The nature of the problems I investigate make my research collaborations highly interdisciplinary. They range from mathematical topics in applied and numerical analysis, and scientific computing, to computer science and software engineering, as well as theoretical physics and electrical engineering.

Optical multiscale effects in Maxwell's equations

Supported by NSF Award DMS 1912847 and NSF CAREER Award DMS 2045636

Image of a surface plasmon polariton
Highly oscillatory surface plasmon polariton excited along an infinite sheet of graphene within the primary field of a Hertzian dipole. Computed with a goal-oriented, adaptive finite element solver (10.1016/j.jcp.2017.03.014).

Over the last 6 years my research has focused on multiscale phenomena in Maxwell's equations. A very interesting and challenging example is the behavior of so-called surface plasmon polaritons (SPPs). These are high-frequency, electromagnetic waves that are created due to unique material properties of special 2D materials such as graphene. They open up new sub-wavelength optical applications `beyond the diffraction limit.' The scale separation in terms of highly different wavelengths creates a challenging task for the numerical simulation of SPPs. My current research in this area centers around analytical aspects of SPPs, robust and efficient finite element simulations, optical device and waveguide simulation, and analysis and simulation of heterogeneous, layered materials.

Current research directions include:

Simulation of scattering on a plasmonic crystal with microscale size 2^-4 Simulation of scattering on a plasmonic crystal with microscale size 2^-5 Simulation of scattering on a plasmonic crystal with microscale size 2^-6 Homogenization limit for vanishing microscale size
From left to right: Direct numerical simulation of scattering on a plasmonic crystal consisting of bended layers of graphene with increasing degree of scale separation, and the corresponding homogenization limit.
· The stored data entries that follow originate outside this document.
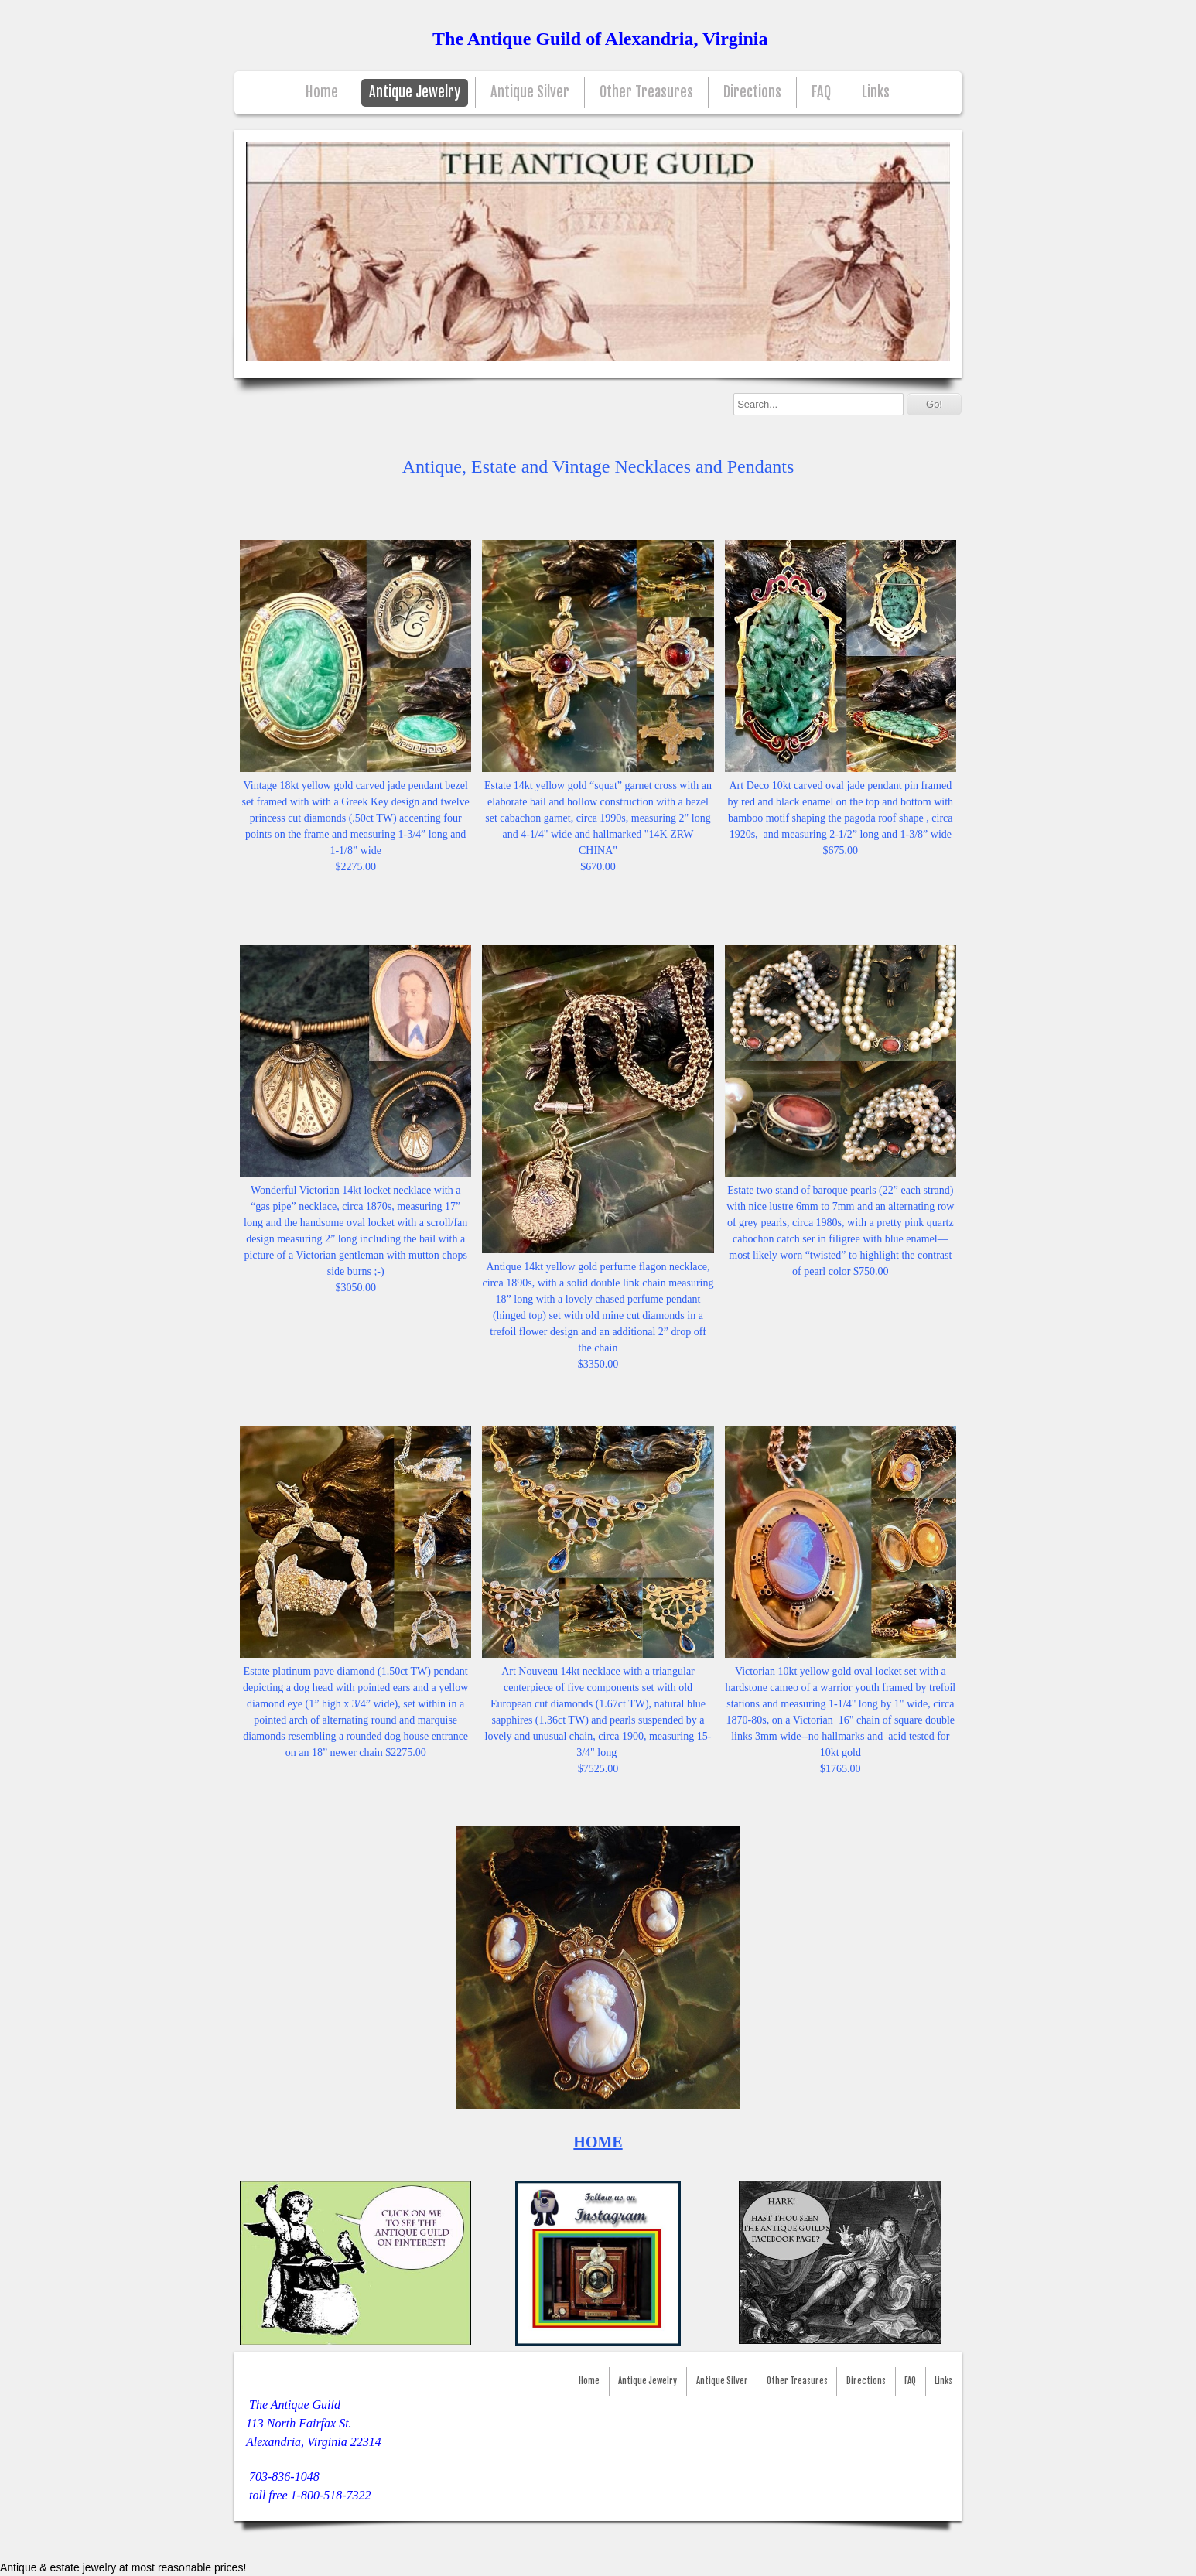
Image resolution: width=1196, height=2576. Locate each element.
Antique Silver (529, 92)
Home (322, 92)
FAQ (821, 92)
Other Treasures (646, 92)
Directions (752, 92)
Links (876, 92)
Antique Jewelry (414, 92)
Computed with a a multiscale method based on homogenization results for plasmonic crystals with conducting 2D hypersurfaces (10.1098/rspa.2019.0220, 10.1016/j.cam.2020.112909).


Large scale high-performance computation of hyperbolic conservation laws

Supported by NSF CAREER Award DMS 2045636 and AFOSR FA9550-23-1-0007

Image of Mach 3 Euler flow past cylinder
2D Mach 3 compressible Euler flow around a disc: 38 million unstructured Q_1 nodes, Schlieren-like plot at t=3.5 (arXiv preprint). Youtube video.

This research direction is concerned with large scale high-performance computation of hyperbolic conservation laws such as the compressible Euler equations, the compressible Navier-Stokes equations, or the Euler-Poisson system. Our methods possess strong, physically diserable, stability properties, meaning, the schemes guarantee that the numerical approximations maintain an invariant set of physical properties.

Current research directions include:

Image of Mach 3 Euler flow past cylinder
Transonic 2D flow (compressible Navier-Stokes equations) around Onera OAT15a airfoil at Mach 0.73. (arXiv preprint). Youtube video.


Finite element methods and finite element software

As one of the Principal Developers of the deal.II Project I have contributed a significant amount of source code and improvements to deal.II (over 3200 commit changesets to the public repository). The library offers high performance computing capabilities ranging from thread-level parallelization to fully distributed MPI applications. On average, over 160 scientific publications per year are based on deal.II, accumulating to over 1000 scientific publications in total. More than 200 people have contributed to the project over the years.

My contributions range from infrastructure maintenance, rewrite of the build system, low-level mesh handling, grid and solution transfer operations, to the implementation of periodic boundary conditions, new finite elements, general interpolation algorithms, as well as an abstract expression syntax for linear operations.